Nathan Laine | Bloomberg | Getty Images
LONDON — European stocks closed lower on Friday, as investors digested fresh U.S. jobs data and the European Central Bank’s latest interest rate commentary.
The Stoxx 600 provisionally closed 0.16% lower. All major bourses and almost all sectors traded in the red, with utilities down 1% as health-care stocks added 0.5%.
The U.S. economy added more jobs than expected in May, with nonfarm payrolls expanding by 272,000, up from 165,000 in April and well ahead of the Dow Jones consensus estimate for 190,000. U.S. stocks were mixed following the release, with the S&P 500 hitting a fresh record high as the Nasdaq Composite dipped.

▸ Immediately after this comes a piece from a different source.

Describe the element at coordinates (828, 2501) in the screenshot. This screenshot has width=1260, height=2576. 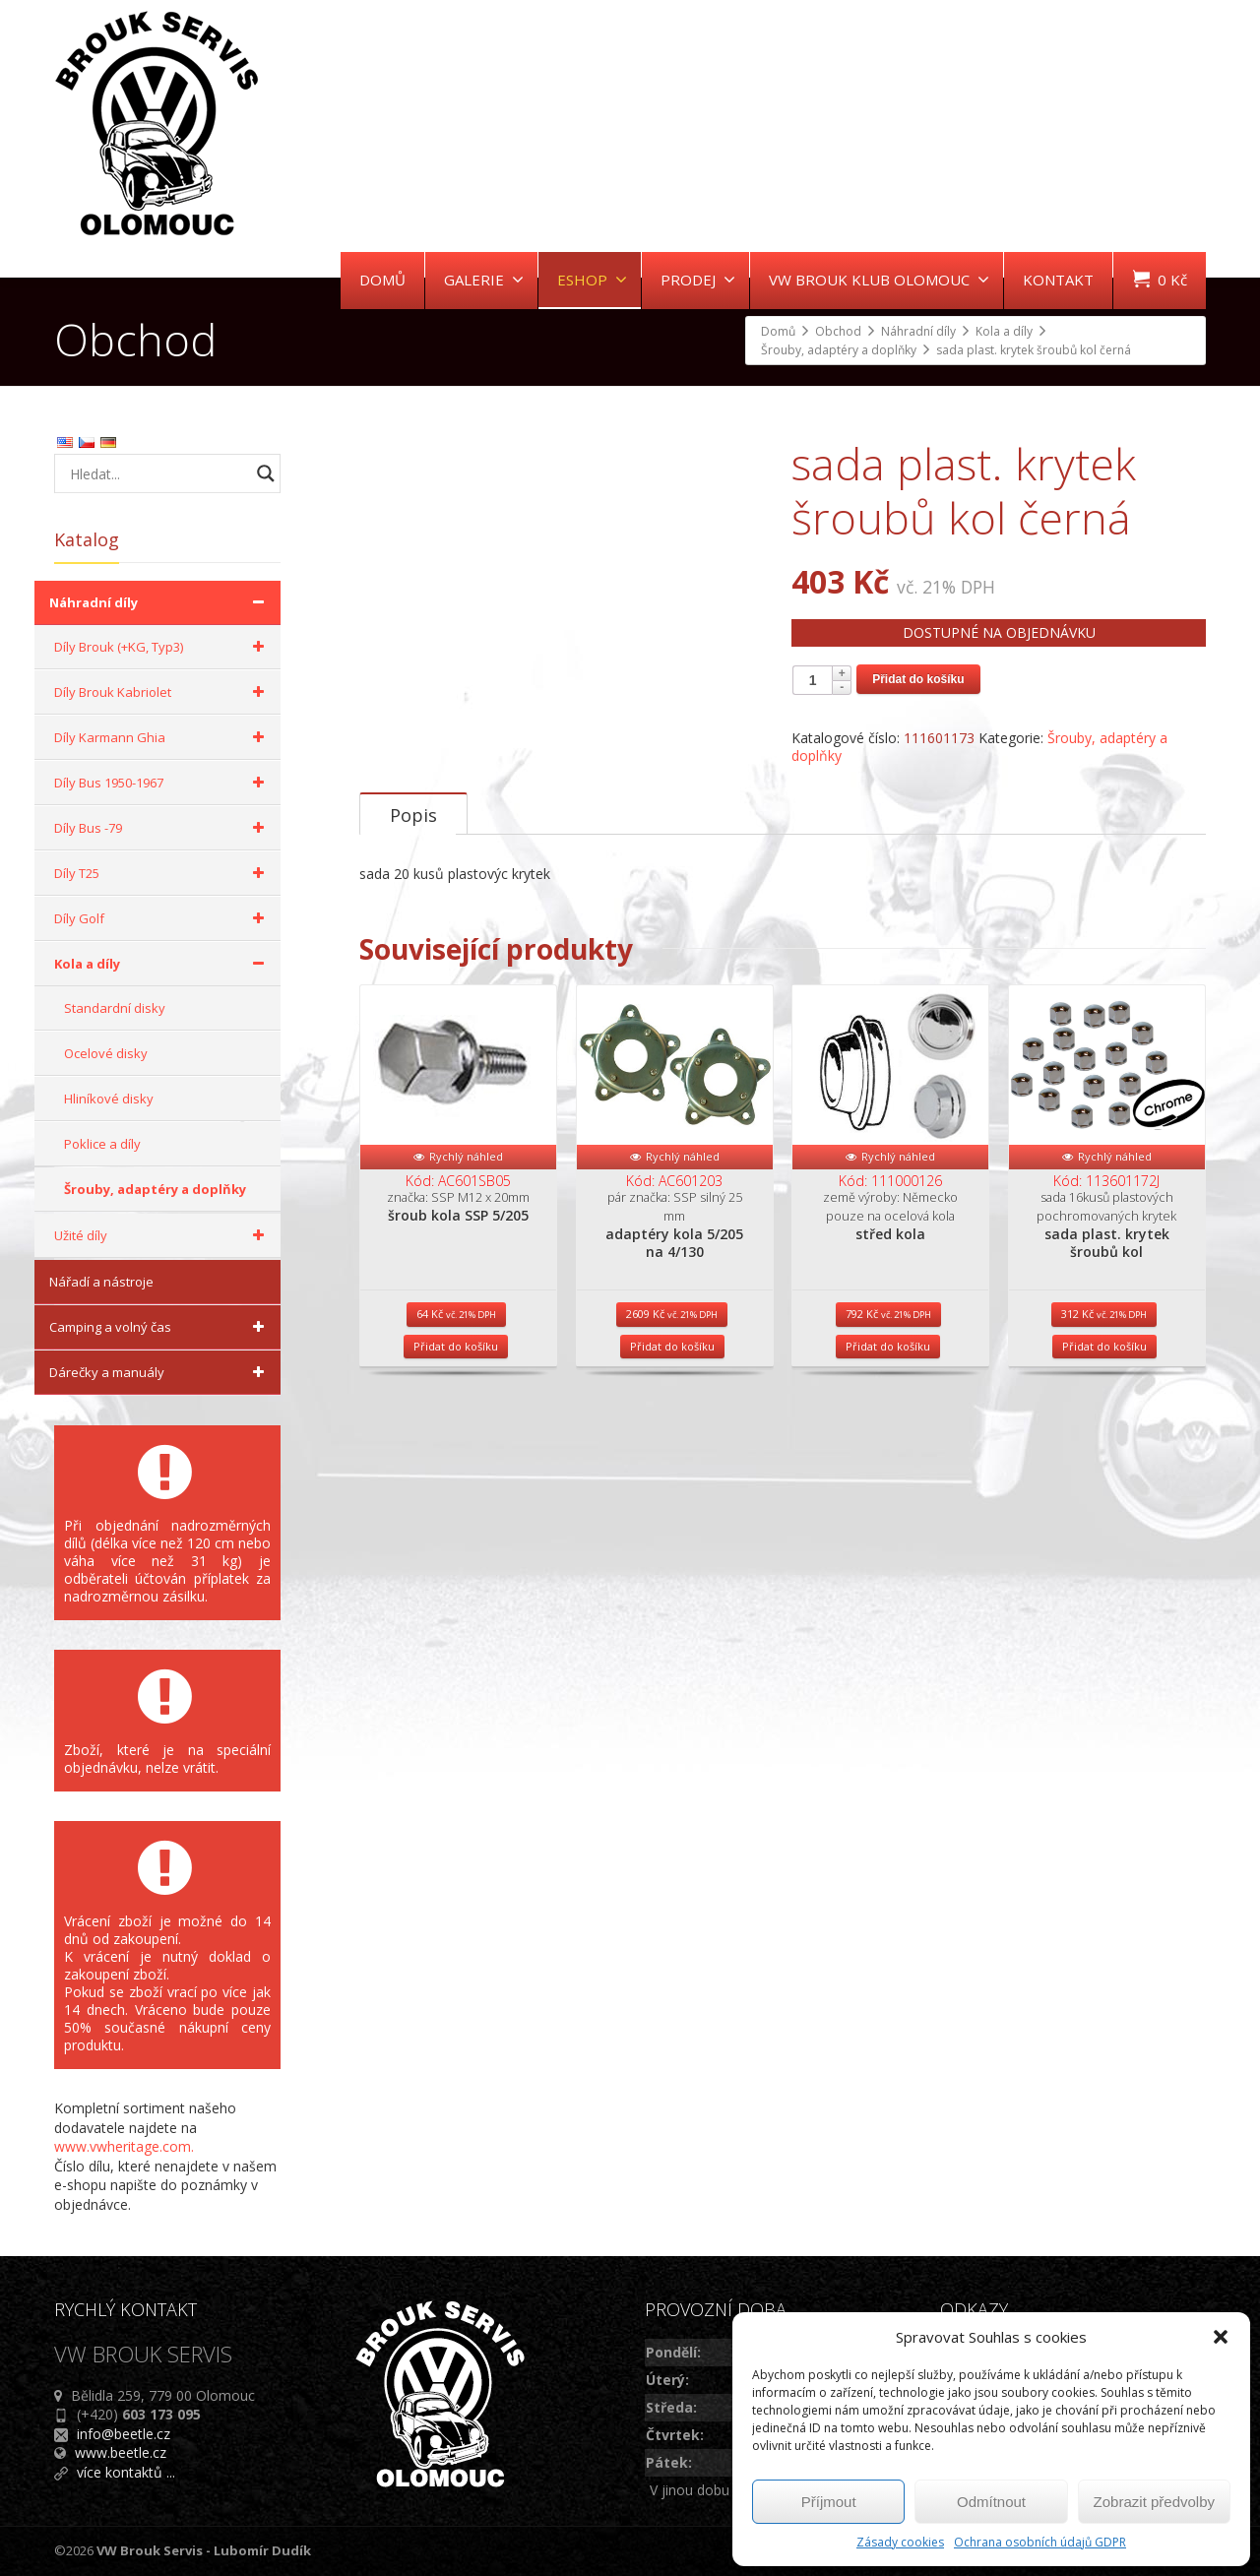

Elsewhere, Germany’s economy was seen growing slightly slower than expected this year, fresh data from the Bundesbank showed Friday. Europe’s biggest economy is now set to expand by 0.3%, below the 0.4% previous estimated, while inflation is likely to tick up slightly.
The pan-European benchmark ended Thursday’s session at 524.75 points — just above its previous record close on May 15, according to LSEG data.
It followed the European Central Bank’s decision to cut interest rates for the first time since 2019 in a widely expected move, despite nagging inflationary concerns. It takes the key bank rate in the 20-nation euro zone to 3.75%, down from a record 4%.
Thursday was also a big day for politics in the region, as Europe-wide elections got underway. Exit polls from the Netherlands indicate a narrow win by left-wing parties in the country, with eight seats for the Labour/Green Left combination.
Closely behind was Geert Wilders’ anti-immigration party, which looks set to have won seven seats. It marks a stark turnaround for the PVV, which, although it won the country’s national election last year, failed to win any seats in the last EU election.